Chapter 20 FAQs

20.1 How do I convert my survey scores into percentages?

In the example below we have to arrays of data. One provides the survey score for each of 12 Haggises for burrowing activity, and the other is the score for the use of taxis by these individuals.
Since the scores have different denominators, it is advisable the the scores be converted into percentages before comparing the two variables.

burrowing <- c(2,3,4,1,3,4,3,5,3,2,3,4)
taxi_use <- c(9,9,8,6,9,4,3,2,8,9,8,7)
burrow_perc <- 100*(burrowing/5)
taxi_use_perc<-100*(taxi_use/10)

20.2 How do I test my data for Normality?

Testing for Normality of a variable can be described as testing to see if the data follows the Normal distribution. The most commonly used way to assess this is by visual inspection, either by plotting a Histogram (from the data) or by plotting a Q-Q plot (or Quantile-Quantile plot). The formal methods commonly used are the Shapiro-Wilk test and the Kolmogorov-Smirnov test.

20.2.1 Visual methods

When the data is plotted as a histogram, Normality is assessed by inspecting the shape of the histogram. Typically, if the histogram exhibits a bell-shape, the data is assumed to be Normal. The shape of the histogram can also indicate whether the distribution is skewed. For the Q-Q plot, Normality is assumed if the points on the plot follow (approximately) the diagonal line.
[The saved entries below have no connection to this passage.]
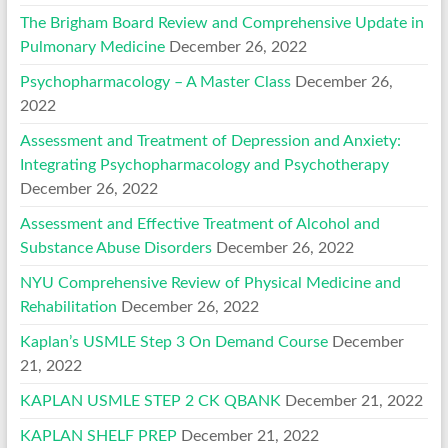
The Brigham Board Review and Comprehensive Update in
Pulmonary Medicine
December 26, 2022
Psychopharmacology – A Master Class
December 26,
2022
Assessment and Treatment of Depression and Anxiety:
Integrating Psychopharmacology and Psychotherapy
December 26, 2022
Assessment and Effective Treatment of Alcohol and
Substance Abuse Disorders
December 26, 2022
NYU Comprehensive Review of Physical Medicine and
Rehabilitation
December 26, 2022
Kaplan’s USMLE Step 3 On Demand Course
December
21, 2022
KAPLAN USMLE STEP 2 CK QBANK
December 21, 2022
KAPLAN SHELF PREP
December 21, 2022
In this case, the Q-Q plot is a scatterplot of the quantiles from the data plotted against theoretical, Normally distributed quantiles.

Try the following code to test the Haggis data (from the section on T-tests) for Normality.

library(ggplot2)
ba <- data.frame(c(before,after))
ba$timeframe <- c(rep("before",length(before)),rep("after",length(after)))
colnames(ba)<-c("number","timeframe")


# Histogram


ggplot(ba, aes(x = number)) + facet_wrap(. ~timeframe,ncol=1)+
  geom_histogram(binwidth=1,aes(fill = ..count..)) +
  scale_x_continuous(name = "Percentage of limpers per household")  +
  scale_y_continuous(name = "Count") +
  ggtitle("Percentage of limpers per Haggis household",
          subtitle="before and after physiotherapy")+
  theme(text = element_text(size=40))

# Q-Q plot

qqnorm(before,cex=4,pch=18,cex.main=3,cex.axis=3,cex.lab=2)

qqnorm(after,cex=4,pch=18,cex.main=3,cex.axis=3,cex.lab=2)

20.2.2 Formal methods

For both of the abovementioned formal methods, a p-value greater than 0.05 indicates that the data is Normally distributed.

Try the following code to test the Haggis data for Normality.

# Shapiro-Wilk test

shapiro.test(before)

## 
##  Shapiro-Wilk normality test
## 
## data:  before
## W = 0.96498, p-value = 0.009255

# Kolgomorov test

ks.test(after, 'pnorm')

## 
##  One-sample Kolmogorov-Smirnov test
## 
## data:  after
## D = 1, p-value < 2.2e-16
## alternative hypothesis: two-sided

20.3 How do I conduct multiple correlation tests?

For this topic, we’ve created some data to illustrate the method. The data will represent three variables obtained from a survey of 1000 individuals. Lets imagine that the researcher at hand is interested in assessing the correlation between the variables as an exploratory exercise. Lets give the variables the names: “limping”, “burrowing”,“symbiosis”. I guess you’ve figured out that I like the Haggis data example - the variables above refer to limping score, burrowing activity, and symbiotic activity (engaging for mutual benefit with other species/genera) for each of 1000 Haggises.

First we’ll inspect the names of the variables in the dataset We’ll then visualize the correlations, then print out the matrix of correlations (correlation matrix).

names(dataf)

## [1] "limping"   "burrowing" "symbiosis"

ggpairs(
  dataf, 
  upper = list(
    continuous = wrap("cor", size = 10, alignPercent = 1)
  )
)

Mat <-cor(dataf)
corrplot(Mat, method="circle")

Mat

##               limping  burrowing   symbiosis
## limping    1.00000000 -0.6039400 -0.09197149
## burrowing -0.60393996  1.0000000  0.23888882
## symbiosis -0.09197149  0.2388888  1.00000000

20.4 How do I deal with missing data?

One common approach to this is data imputation. There are various methods available including replacing an NA in a given variable with the mean value (or median,or mode) observed for that variable. There are formal approaches to characterize the missingness and it is worth examining the data to see if there are any patterns in missingness. More information will be provided here using the chocolate biscuit case study.